By Zoe Kleinman, BBC Technology editor
OpenAI has unveiled the latest version of the tech which underpins its AI chatbot ChatGPT. It’s called GPT-4o, and it will be rolled out to all users of ChatGPT, including non-subscribers.
It is faster than earlier models and has been programmed to sound chatty and sometimes even flirtatious in its responses to prompts.
The new version can read and discuss images, translate languages, and identify emotions from visual expressions. There is also memory so it can recall previous prompts.
It can be interrupted and it has an easier conversational rhythm – there was no delay between asking it a question and receiving an answer.
Glitches
During a live demo using the voice version of GPT-4o, it provided helpful suggestions for how to go about solving a simple equation written on a piece of paper – rather than simply solving it. It analysed some computer code, translating between Italian and English and interpreted the emotions in a selfie of a smiling man.
Using a warm American female voice, it greeted its prompters by asking them how they were doing. When paid a compliment, it responded: “Stop it, you’re making me blush!”.

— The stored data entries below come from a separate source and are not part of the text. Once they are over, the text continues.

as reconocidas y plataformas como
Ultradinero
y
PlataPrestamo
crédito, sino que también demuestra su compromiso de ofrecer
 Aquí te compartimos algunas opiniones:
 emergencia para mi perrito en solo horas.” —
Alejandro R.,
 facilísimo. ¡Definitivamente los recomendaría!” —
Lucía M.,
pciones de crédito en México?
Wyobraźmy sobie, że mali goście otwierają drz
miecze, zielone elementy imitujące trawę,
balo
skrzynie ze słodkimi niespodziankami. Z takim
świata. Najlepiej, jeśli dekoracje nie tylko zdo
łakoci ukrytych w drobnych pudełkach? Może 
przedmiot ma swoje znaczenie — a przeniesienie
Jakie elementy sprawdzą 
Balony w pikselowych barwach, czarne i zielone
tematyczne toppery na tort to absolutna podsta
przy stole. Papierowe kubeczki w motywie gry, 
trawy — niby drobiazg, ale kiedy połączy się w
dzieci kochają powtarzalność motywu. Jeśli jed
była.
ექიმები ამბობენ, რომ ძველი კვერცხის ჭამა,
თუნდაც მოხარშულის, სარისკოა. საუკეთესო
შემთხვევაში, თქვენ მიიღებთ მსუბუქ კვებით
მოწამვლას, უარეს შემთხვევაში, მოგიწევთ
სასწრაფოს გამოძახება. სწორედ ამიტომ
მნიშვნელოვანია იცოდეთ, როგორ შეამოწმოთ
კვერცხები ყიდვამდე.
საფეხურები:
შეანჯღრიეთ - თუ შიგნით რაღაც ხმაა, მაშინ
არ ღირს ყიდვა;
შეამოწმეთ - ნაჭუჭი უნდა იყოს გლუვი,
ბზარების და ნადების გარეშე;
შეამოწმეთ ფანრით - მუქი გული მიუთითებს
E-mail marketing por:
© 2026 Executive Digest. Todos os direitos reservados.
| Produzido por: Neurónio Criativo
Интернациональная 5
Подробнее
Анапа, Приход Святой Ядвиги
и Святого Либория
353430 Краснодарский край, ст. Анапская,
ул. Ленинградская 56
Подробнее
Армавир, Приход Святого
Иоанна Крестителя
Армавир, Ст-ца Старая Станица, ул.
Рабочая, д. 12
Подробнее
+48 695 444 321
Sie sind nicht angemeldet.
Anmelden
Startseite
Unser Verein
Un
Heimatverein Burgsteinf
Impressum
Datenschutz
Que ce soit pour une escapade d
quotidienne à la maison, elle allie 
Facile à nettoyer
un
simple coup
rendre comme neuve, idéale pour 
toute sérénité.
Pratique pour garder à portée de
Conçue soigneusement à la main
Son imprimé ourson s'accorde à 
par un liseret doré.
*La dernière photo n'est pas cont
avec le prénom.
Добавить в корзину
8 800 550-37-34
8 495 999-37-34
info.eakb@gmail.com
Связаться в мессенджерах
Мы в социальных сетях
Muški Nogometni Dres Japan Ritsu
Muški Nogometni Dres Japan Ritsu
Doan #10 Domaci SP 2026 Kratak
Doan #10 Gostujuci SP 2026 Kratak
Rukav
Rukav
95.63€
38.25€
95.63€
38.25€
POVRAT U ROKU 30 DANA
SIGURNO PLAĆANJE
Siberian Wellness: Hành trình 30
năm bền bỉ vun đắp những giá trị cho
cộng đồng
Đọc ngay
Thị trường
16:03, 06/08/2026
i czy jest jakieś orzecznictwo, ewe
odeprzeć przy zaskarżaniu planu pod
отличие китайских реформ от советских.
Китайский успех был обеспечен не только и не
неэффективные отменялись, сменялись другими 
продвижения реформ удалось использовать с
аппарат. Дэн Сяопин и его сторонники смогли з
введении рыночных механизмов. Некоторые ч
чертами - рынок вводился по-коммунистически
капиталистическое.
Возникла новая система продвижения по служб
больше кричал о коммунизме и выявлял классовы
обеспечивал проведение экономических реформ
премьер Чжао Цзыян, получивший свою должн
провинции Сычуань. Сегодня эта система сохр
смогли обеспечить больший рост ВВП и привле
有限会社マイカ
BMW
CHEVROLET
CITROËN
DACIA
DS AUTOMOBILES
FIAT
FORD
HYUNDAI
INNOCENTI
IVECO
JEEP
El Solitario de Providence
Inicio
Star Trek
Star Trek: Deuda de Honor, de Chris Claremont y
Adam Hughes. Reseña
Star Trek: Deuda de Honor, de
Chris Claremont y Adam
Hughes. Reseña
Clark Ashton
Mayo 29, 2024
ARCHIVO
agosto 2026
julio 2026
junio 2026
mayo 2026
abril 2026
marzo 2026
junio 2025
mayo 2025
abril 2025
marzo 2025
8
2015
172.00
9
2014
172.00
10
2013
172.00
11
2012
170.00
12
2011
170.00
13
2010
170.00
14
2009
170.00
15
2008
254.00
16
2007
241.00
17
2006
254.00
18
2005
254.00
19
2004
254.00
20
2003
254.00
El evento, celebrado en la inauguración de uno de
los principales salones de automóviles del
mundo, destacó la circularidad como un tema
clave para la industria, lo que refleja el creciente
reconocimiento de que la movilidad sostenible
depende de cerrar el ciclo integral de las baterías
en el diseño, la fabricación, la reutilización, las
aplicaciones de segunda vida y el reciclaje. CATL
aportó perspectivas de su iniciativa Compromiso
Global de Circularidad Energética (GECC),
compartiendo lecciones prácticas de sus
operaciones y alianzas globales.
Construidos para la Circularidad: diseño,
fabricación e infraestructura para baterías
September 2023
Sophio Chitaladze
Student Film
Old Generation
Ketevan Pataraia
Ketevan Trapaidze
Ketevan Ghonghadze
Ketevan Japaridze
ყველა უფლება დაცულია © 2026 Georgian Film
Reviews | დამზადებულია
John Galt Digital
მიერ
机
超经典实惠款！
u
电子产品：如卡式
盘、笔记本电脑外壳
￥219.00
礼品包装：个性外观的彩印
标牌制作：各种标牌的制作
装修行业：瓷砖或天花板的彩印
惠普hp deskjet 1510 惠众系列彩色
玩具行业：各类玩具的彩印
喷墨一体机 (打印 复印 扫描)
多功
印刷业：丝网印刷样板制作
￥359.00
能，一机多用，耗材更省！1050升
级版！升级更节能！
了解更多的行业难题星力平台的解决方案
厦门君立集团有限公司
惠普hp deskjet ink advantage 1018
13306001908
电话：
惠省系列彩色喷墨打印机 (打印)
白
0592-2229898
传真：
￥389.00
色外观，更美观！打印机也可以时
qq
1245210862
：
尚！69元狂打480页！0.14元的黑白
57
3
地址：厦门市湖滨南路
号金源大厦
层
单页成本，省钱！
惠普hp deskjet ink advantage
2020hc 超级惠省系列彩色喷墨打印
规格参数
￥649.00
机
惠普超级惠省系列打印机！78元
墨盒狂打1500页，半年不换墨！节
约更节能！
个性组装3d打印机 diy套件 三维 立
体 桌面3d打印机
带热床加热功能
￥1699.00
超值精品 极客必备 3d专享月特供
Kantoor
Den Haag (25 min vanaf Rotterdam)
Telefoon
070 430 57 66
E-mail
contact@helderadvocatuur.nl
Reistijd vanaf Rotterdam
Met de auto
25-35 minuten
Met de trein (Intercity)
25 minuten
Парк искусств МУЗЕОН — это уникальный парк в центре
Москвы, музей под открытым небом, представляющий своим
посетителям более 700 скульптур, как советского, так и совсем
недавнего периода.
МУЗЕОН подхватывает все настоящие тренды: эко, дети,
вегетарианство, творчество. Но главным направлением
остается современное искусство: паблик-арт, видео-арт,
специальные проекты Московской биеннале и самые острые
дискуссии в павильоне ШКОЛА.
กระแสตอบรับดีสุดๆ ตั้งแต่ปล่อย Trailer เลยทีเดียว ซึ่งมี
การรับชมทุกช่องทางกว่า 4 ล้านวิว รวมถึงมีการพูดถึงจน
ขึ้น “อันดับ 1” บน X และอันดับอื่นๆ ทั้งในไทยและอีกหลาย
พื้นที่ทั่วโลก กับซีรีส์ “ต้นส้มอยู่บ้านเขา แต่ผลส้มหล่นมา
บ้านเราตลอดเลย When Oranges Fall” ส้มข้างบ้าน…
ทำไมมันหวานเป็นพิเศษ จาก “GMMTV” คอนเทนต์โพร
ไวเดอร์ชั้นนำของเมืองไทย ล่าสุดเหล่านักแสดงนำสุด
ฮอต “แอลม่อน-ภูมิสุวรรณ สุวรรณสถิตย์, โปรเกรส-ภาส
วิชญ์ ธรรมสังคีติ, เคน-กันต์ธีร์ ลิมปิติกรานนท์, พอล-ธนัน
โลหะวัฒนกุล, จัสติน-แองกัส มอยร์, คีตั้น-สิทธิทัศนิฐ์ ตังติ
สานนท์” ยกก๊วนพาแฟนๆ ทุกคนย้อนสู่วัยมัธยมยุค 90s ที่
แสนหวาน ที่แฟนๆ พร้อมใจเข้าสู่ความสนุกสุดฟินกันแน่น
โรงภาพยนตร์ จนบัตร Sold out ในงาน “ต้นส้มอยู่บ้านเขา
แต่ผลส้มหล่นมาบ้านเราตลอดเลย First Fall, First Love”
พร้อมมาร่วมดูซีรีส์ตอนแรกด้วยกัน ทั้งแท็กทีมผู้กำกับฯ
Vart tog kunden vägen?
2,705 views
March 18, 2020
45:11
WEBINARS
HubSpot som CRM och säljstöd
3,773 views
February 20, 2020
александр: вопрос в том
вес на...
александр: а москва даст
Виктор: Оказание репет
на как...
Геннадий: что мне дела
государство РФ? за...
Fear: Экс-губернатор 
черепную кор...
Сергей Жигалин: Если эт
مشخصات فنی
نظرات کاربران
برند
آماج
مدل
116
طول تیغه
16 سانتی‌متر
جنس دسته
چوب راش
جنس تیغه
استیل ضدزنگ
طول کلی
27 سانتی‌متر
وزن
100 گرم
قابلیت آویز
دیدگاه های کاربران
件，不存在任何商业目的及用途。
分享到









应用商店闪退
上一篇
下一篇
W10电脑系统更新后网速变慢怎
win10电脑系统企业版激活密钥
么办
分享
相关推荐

It wasn’t perfect – at one point it mistook the smiling man for a wooden surface, and it started to solve an equation that it hadn’t yet been shown. This unintentionally demonstrated that there’s still some way to go before the glitches and hallucinations which make chatbots unreliable and potentially unsafe, can be ironed out.
But what it does show us is the direction of travel for OpenAI, which I think intends GPT-4o to become the next generation of AI digital assistant, a kind of turbo-charged Siri or Hey, Google which remembers what it’s been told in the past and can interact beyond voice or text.
If there was an elephant in the room, alongside the enthusiastic off-camera audience whooping and applauding, it was the environmental price tag of this technology.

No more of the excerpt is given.